Looking backward is interesting—and sometimes quite sad. Often we lament those items we had, or our parents had, that are lost to the current generation. We realize, too, that time cascades onward, so that the things we took for granted are gone forever.

I was listening to an old song the other day.  It spoke of a man looking back in time:  “You wrote on my slate, ‘I love you so’/ when we were a couple of kids.”  Indeed, in schools prior to the 1950s, slates were used to write on and do sums because they were reusable and paper was expensive.

Slates had gone out by the time I started school. We wrote in notebooks and on sheets of foolscap. When my grade six friend, Doug, received a love note from Linda, it was on a tiny scrap of paper all folded up.

Nowadays, students use laptop computers to take notes in school. If my neighbour’s girl were to send an “I love you so” note to another elementary student, it would be texted. In fact, all sorts of electronic devices have taken over in the past 20 years.

I was also reflecting on my grandparents’ mode of transportation when they arrived in Canada in 1913. They traveled across the ocean by passenger ship, then across Canada by steam train, and then by horse and buggy to the farmland they had to prove up.

In the early part of the last century, grandfather’s transportation to town changed from horse and buggy to a motorized vehicle—likely a model T.  His eldest son owned sleek air-conditioned vehicles later on in his life.  Now his granddaughter takes trips around the world in airplanes carrying 300 people.

When my Aunt Rosie moved onto a wheat-farm in the 1950s, she used a telephone for the first time. It was a large wooden box mounted to the wall with separate speakers and receivers. Dialing was by way of a metal circle with number holes for the sender to spin. The voice messages were often conveyed along barbed fence lines.

My mother signed up for a telephone in 1962.  Telephones had evolved to smaller black plastic devices mounted on the wall or sitting on tables.  These phones had a hand-held device which had a receiver and a speaker on opposite ends.

Since then, I have been using various types of these phones, better known today as land-line phones. In the last few years, they have been replaced by cell phones and smart phones with all kinds of programming.

Recently, I was listening to an old-timer moan about having to live in a senior's complex. Apparently, his son and daughter simply moved him there.

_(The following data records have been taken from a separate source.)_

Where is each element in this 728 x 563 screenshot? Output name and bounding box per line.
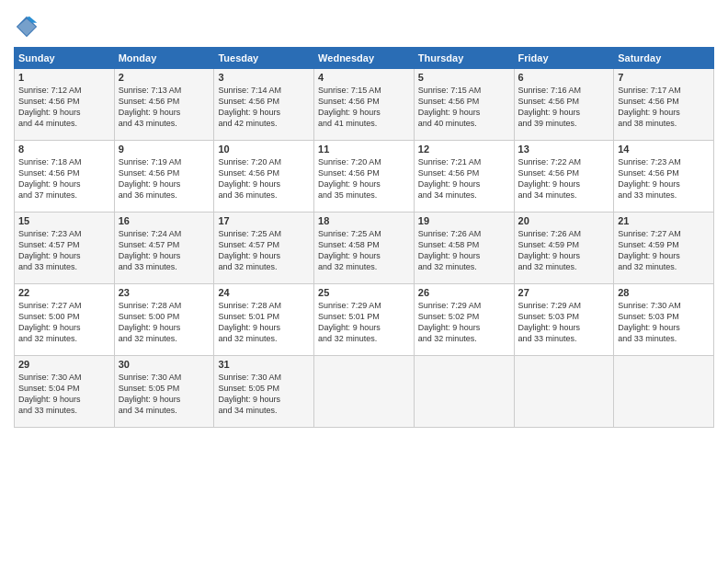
day-number: 17 xyxy=(218,215,310,226)
day-info: Sunrise: 7:29 AMSunset: 5:02 PMDaylight:… xyxy=(418,300,510,345)
day-info: Sunrise: 7:16 AMSunset: 4:56 PMDaylight:… xyxy=(518,85,610,130)
logo xyxy=(14,14,43,40)
calendar-cell: 29Sunrise: 7:30 AMSunset: 5:04 PMDayligh… xyxy=(15,356,115,428)
day-info: Sunrise: 7:15 AMSunset: 4:56 PMDaylight:… xyxy=(418,85,510,130)
day-info: Sunrise: 7:30 AMSunset: 5:05 PMDaylight:… xyxy=(119,372,210,417)
calendar-cell: 18Sunrise: 7:25 AMSunset: 4:58 PMDayligh… xyxy=(314,213,415,284)
calendar-cell: 26Sunrise: 7:29 AMSunset: 5:02 PMDayligh… xyxy=(414,284,514,356)
calendar-week-3: 15Sunrise: 7:23 AMSunset: 4:57 PMDayligh… xyxy=(15,213,714,284)
day-number: 3 xyxy=(218,72,310,83)
calendar-week-1: 1Sunrise: 7:12 AMSunset: 4:56 PMDaylight… xyxy=(15,69,714,141)
calendar-cell: 16Sunrise: 7:24 AMSunset: 4:57 PMDayligh… xyxy=(114,213,214,284)
header-row: Sunday Monday Tuesday Wednesday Thursday… xyxy=(15,48,714,69)
day-number: 28 xyxy=(618,287,710,298)
day-number: 29 xyxy=(18,359,110,370)
day-info: Sunrise: 7:30 AMSunset: 5:05 PMDaylight:… xyxy=(218,372,310,417)
calendar-cell: 25Sunrise: 7:29 AMSunset: 5:01 PMDayligh… xyxy=(314,284,415,356)
calendar-cell: 7Sunrise: 7:17 AMSunset: 4:56 PMDaylight… xyxy=(614,69,714,141)
day-number: 23 xyxy=(119,287,210,298)
day-info: Sunrise: 7:28 AMSunset: 5:01 PMDaylight:… xyxy=(218,300,310,345)
col-wednesday: Wednesday xyxy=(314,48,415,69)
day-info: Sunrise: 7:12 AMSunset: 4:56 PMDaylight:… xyxy=(18,85,110,130)
calendar-cell: 24Sunrise: 7:28 AMSunset: 5:01 PMDayligh… xyxy=(214,284,314,356)
calendar-cell xyxy=(414,356,514,428)
day-number: 26 xyxy=(418,287,510,298)
day-info: Sunrise: 7:20 AMSunset: 4:56 PMDaylight:… xyxy=(218,156,310,201)
day-number: 18 xyxy=(318,215,410,226)
day-info: Sunrise: 7:21 AMSunset: 4:56 PMDaylight:… xyxy=(418,156,510,201)
calendar-cell: 14Sunrise: 7:23 AMSunset: 4:56 PMDayligh… xyxy=(614,141,714,213)
day-number: 6 xyxy=(518,72,610,83)
calendar-cell: 15Sunrise: 7:23 AMSunset: 4:57 PMDayligh… xyxy=(15,213,115,284)
day-number: 19 xyxy=(418,215,510,226)
day-number: 13 xyxy=(518,144,610,155)
day-info: Sunrise: 7:20 AMSunset: 4:56 PMDaylight:… xyxy=(318,156,410,201)
day-info: Sunrise: 7:29 AMSunset: 5:03 PMDaylight:… xyxy=(518,300,610,345)
day-info: Sunrise: 7:29 AMSunset: 5:01 PMDaylight:… xyxy=(318,300,410,345)
day-info: Sunrise: 7:18 AMSunset: 4:56 PMDaylight:… xyxy=(18,156,110,201)
day-number: 1 xyxy=(18,72,110,83)
day-number: 15 xyxy=(18,215,110,226)
calendar-table: Sunday Monday Tuesday Wednesday Thursday… xyxy=(14,47,714,428)
col-sunday: Sunday xyxy=(15,48,115,69)
calendar-cell: 20Sunrise: 7:26 AMSunset: 4:59 PMDayligh… xyxy=(514,213,614,284)
day-number: 20 xyxy=(518,215,610,226)
day-info: Sunrise: 7:13 AMSunset: 4:56 PMDaylight:… xyxy=(119,85,210,130)
day-info: Sunrise: 7:30 AMSunset: 5:03 PMDaylight:… xyxy=(618,300,710,345)
day-number: 24 xyxy=(218,287,310,298)
day-info: Sunrise: 7:19 AMSunset: 4:56 PMDaylight:… xyxy=(119,156,210,201)
calendar-cell: 21Sunrise: 7:27 AMSunset: 4:59 PMDayligh… xyxy=(614,213,714,284)
calendar-cell: 31Sunrise: 7:30 AMSunset: 5:05 PMDayligh… xyxy=(214,356,314,428)
day-number: 7 xyxy=(618,72,710,83)
calendar-cell: 30Sunrise: 7:30 AMSunset: 5:05 PMDayligh… xyxy=(114,356,214,428)
calendar-cell: 12Sunrise: 7:21 AMSunset: 4:56 PMDayligh… xyxy=(414,141,514,213)
header xyxy=(14,14,714,40)
calendar-cell: 22Sunrise: 7:27 AMSunset: 5:00 PMDayligh… xyxy=(15,284,115,356)
day-info: Sunrise: 7:28 AMSunset: 5:00 PMDaylight:… xyxy=(119,300,210,345)
day-info: Sunrise: 7:23 AMSunset: 4:57 PMDaylight:… xyxy=(18,228,110,273)
day-number: 31 xyxy=(218,359,310,370)
day-info: Sunrise: 7:25 AMSunset: 4:58 PMDaylight:… xyxy=(318,228,410,273)
calendar-cell xyxy=(614,356,714,428)
col-tuesday: Tuesday xyxy=(214,48,314,69)
col-friday: Friday xyxy=(514,48,614,69)
calendar-cell xyxy=(314,356,415,428)
day-number: 11 xyxy=(318,144,410,155)
day-info: Sunrise: 7:22 AMSunset: 4:56 PMDaylight:… xyxy=(518,156,610,201)
col-monday: Monday xyxy=(114,48,214,69)
calendar-cell: 23Sunrise: 7:28 AMSunset: 5:00 PMDayligh… xyxy=(114,284,214,356)
calendar-cell: 6Sunrise: 7:16 AMSunset: 4:56 PMDaylight… xyxy=(514,69,614,141)
calendar-cell: 3Sunrise: 7:14 AMSunset: 4:56 PMDaylight… xyxy=(214,69,314,141)
day-number: 9 xyxy=(119,144,210,155)
calendar-cell: 8Sunrise: 7:18 AMSunset: 4:56 PMDaylight… xyxy=(15,141,115,213)
calendar-cell: 9Sunrise: 7:19 AMSunset: 4:56 PMDaylight… xyxy=(114,141,214,213)
calendar-week-2: 8Sunrise: 7:18 AMSunset: 4:56 PMDaylight… xyxy=(15,141,714,213)
day-info: Sunrise: 7:27 AMSunset: 5:00 PMDaylight:… xyxy=(18,300,110,345)
day-number: 10 xyxy=(218,144,310,155)
day-number: 12 xyxy=(418,144,510,155)
calendar-cell: 27Sunrise: 7:29 AMSunset: 5:03 PMDayligh… xyxy=(514,284,614,356)
calendar-week-5: 29Sunrise: 7:30 AMSunset: 5:04 PMDayligh… xyxy=(15,356,714,428)
day-info: Sunrise: 7:17 AMSunset: 4:56 PMDaylight:… xyxy=(618,85,710,130)
day-info: Sunrise: 7:30 AMSunset: 5:04 PMDaylight:… xyxy=(18,372,110,417)
day-number: 4 xyxy=(318,72,410,83)
day-number: 22 xyxy=(18,287,110,298)
col-saturday: Saturday xyxy=(614,48,714,69)
day-number: 21 xyxy=(618,215,710,226)
calendar-cell: 10Sunrise: 7:20 AMSunset: 4:56 PMDayligh… xyxy=(214,141,314,213)
day-info: Sunrise: 7:26 AMSunset: 4:58 PMDaylight:… xyxy=(418,228,510,273)
calendar-cell xyxy=(514,356,614,428)
col-thursday: Thursday xyxy=(414,48,514,69)
day-number: 30 xyxy=(119,359,210,370)
day-info: Sunrise: 7:27 AMSunset: 4:59 PMDaylight:… xyxy=(618,228,710,273)
day-number: 8 xyxy=(18,144,110,155)
day-number: 27 xyxy=(518,287,610,298)
calendar-cell: 1Sunrise: 7:12 AMSunset: 4:56 PMDaylight… xyxy=(15,69,115,141)
day-info: Sunrise: 7:23 AMSunset: 4:56 PMDaylight:… xyxy=(618,156,710,201)
calendar-cell: 13Sunrise: 7:22 AMSunset: 4:56 PMDayligh… xyxy=(514,141,614,213)
calendar-cell: 19Sunrise: 7:26 AMSunset: 4:58 PMDayligh… xyxy=(414,213,514,284)
calendar-cell: 4Sunrise: 7:15 AMSunset: 4:56 PMDaylight… xyxy=(314,69,415,141)
day-info: Sunrise: 7:25 AMSunset: 4:57 PMDaylight:… xyxy=(218,228,310,273)
page-container: Sunday Monday Tuesday Wednesday Thursday… xyxy=(0,0,728,437)
logo-icon xyxy=(14,14,40,40)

In the deep past, this senior would have been kept in the family home, and the son and daughter would have moved into his home to look after him.

Another elder expressed concern that young people aren’t able to add things up in their heads anymore. He was at a store where the cash register wasn’t working, and he bought some candy for 93 cents. So he gave the clerk a loonie, and she had to take out her calculator to find out how much change he had coming.

I could have told him that things have progressed since we counted using stones or tallied by abacus.  When I was in school, we memorized times tables and did our math with paper and pen. Now, electronic devices are the norm for adding and subtracting. They say it’s all for the better, but I wonder what we’re losing while we’re gaining the future.